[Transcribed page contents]
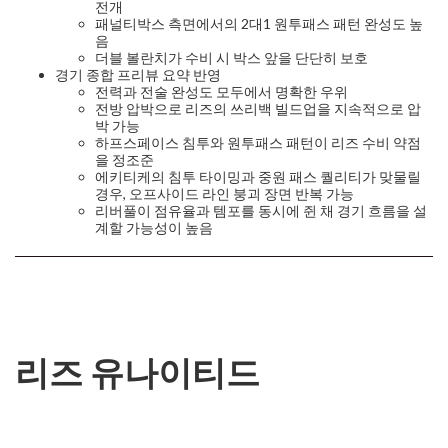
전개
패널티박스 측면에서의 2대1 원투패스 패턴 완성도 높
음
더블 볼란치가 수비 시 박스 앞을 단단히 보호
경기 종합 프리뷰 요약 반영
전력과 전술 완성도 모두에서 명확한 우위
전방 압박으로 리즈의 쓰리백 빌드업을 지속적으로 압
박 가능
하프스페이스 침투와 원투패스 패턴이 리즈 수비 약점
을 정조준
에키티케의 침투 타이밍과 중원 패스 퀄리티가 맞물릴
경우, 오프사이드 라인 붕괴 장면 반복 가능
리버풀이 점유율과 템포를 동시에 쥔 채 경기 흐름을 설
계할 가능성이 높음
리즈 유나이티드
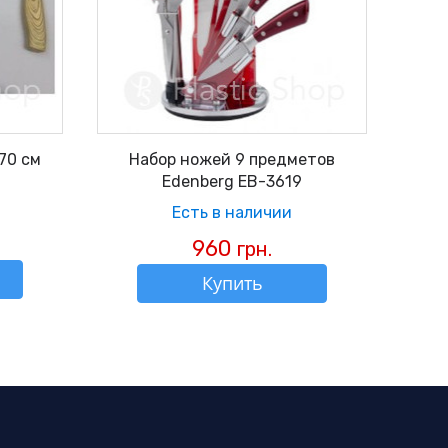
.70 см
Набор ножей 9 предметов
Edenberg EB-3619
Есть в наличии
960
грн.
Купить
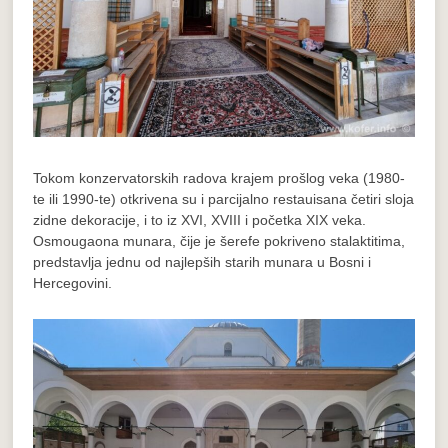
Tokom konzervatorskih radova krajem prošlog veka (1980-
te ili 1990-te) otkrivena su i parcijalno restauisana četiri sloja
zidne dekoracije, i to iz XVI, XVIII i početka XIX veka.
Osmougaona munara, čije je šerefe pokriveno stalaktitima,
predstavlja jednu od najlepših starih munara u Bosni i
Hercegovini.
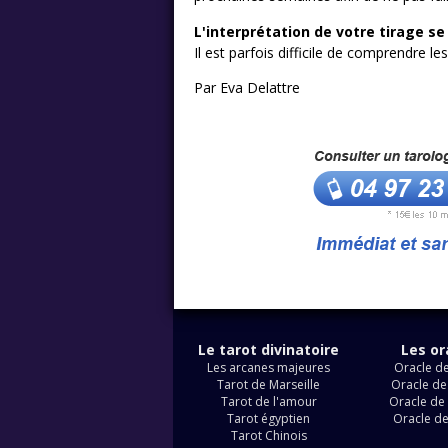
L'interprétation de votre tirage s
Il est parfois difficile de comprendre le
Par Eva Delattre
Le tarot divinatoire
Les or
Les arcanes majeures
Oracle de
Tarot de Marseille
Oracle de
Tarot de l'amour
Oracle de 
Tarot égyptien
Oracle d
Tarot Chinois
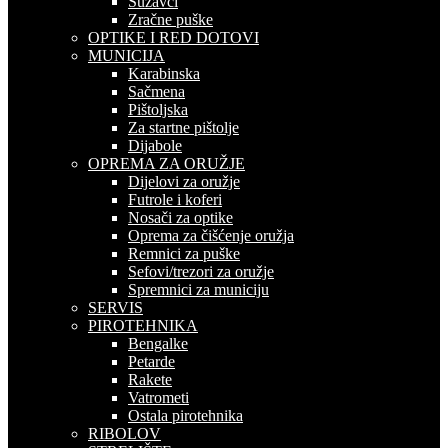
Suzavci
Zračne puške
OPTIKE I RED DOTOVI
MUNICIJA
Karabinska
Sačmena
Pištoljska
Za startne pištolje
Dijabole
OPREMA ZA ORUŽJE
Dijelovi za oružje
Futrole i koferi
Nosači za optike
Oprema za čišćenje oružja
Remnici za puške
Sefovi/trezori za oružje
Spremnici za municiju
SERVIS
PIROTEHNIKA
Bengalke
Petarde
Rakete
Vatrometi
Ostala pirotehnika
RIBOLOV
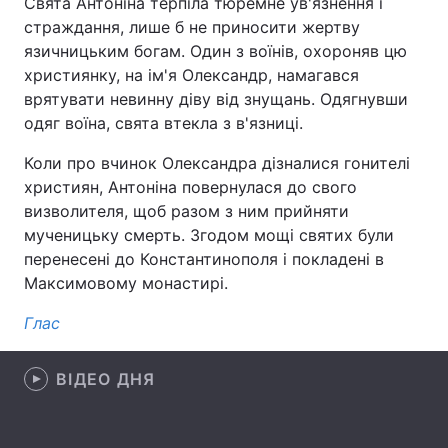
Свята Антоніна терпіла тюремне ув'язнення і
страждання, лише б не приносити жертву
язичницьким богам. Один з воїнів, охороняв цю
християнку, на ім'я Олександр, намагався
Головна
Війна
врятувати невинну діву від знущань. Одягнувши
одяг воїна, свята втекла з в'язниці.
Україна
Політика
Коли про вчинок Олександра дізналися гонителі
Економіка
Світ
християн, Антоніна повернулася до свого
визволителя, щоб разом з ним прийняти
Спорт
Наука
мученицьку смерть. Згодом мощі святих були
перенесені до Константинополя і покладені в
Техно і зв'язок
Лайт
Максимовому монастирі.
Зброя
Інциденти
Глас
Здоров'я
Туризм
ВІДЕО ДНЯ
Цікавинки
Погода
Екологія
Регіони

▶ **Task prompt**
The entries above must be restated exactly in the answer, and the pictures left out.

▶ **Answer area**
전개
패널티박스 측면에서의 2대1 원투패스 패턴 완성도 높
음
더블 볼란치가 수비 시 박스 앞을 단단히 보호
경기 종합 프리뷰 요약 반영
전력과 전술 완성도 모두에서 명확한 우위
전방 압박으로 리즈의 쓰리백 빌드업을 지속적으로 압
박 가능
하프스페이스 침투와 원투패스 패턴이 리즈 수비 약점
을 정조준
에키티케의 침투 타이밍과 중원 패스 퀄리티가 맞물릴
경우, 오프사이드 라인 붕괴 장면 반복 가능
리버풀이 점유율과 템포를 동시에 쥔 채 경기 흐름을 설
계할 가능성이 높음
리즈 유나이티드
.70 см
Набор ножей 9 предметов
Edenberg EB-3619
Есть в наличии
960
грн.
Купить
Tokom konzervatorskih radova krajem prošlog veka (1980-
te ili 1990-te) otkrivena su i parcijalno restauisana četiri sloja
zidne dekoracije, i to iz XVI, XVIII i početka XIX veka.
Osmougaona munara, čije je šerefe pokriveno stalaktitima,
predstavlja jednu od najlepših starih munara u Bosni i
Hercegovini.
L'interprétation de votre tirage s
Il est parfois difficile de comprendre le
Par Eva Delattre
Le tarot divinatoire
Les or
Les arcanes majeures
Oracle de
Tarot de Marseille
Oracle de
Tarot de l'amour
Oracle de 
Tarot égyptien
Oracle d
Tarot Chinois
Suzavci
Zračne puške
OPTIKE I RED DOTOVI
MUNICIJA
Karabinska
Sačmena
Pištoljska
Za startne pištolje
Dijabole
OPREMA ZA ORUŽJE
Dijelovi za oružje
Futrole i koferi
Nosači za optike
Oprema za čišćenje oružja
Remnici za puške
Sefovi/trezori za oružje
Spremnici za municiju
SERVIS
PIROTEHNIKA
Bengalke
Petarde
Rakete
Vatrometi
Ostala pirotehnika
RIBOLOV
Свята Антоніна терпіла тюремне ув'язнення і
страждання, лише б не приносити жертву
язичницьким богам. Один з воїнів, охороняв цю
християнку, на ім'я Олександр, намагався
Головна
Війна
врятувати невинну діву від знущань. Одягнувши
одяг воїна, свята втекла з в'язниці.
Україна
Політика
Коли про вчинок Олександра дізналися гонителі
Економіка
Світ
християн, Антоніна повернулася до свого
визволителя, щоб разом з ним прийняти
Спорт
Наука
мученицьку смерть. Згодом мощі святих були
перенесені до Константинополя і покладені в
Техно і зв'язок
Лайт
Максимовому монастирі.
Зброя
Інциденти
Глас
Здоров'я
Туризм
ВІДЕО ДНЯ
Цікавинки
Погода
Екологія
Регіони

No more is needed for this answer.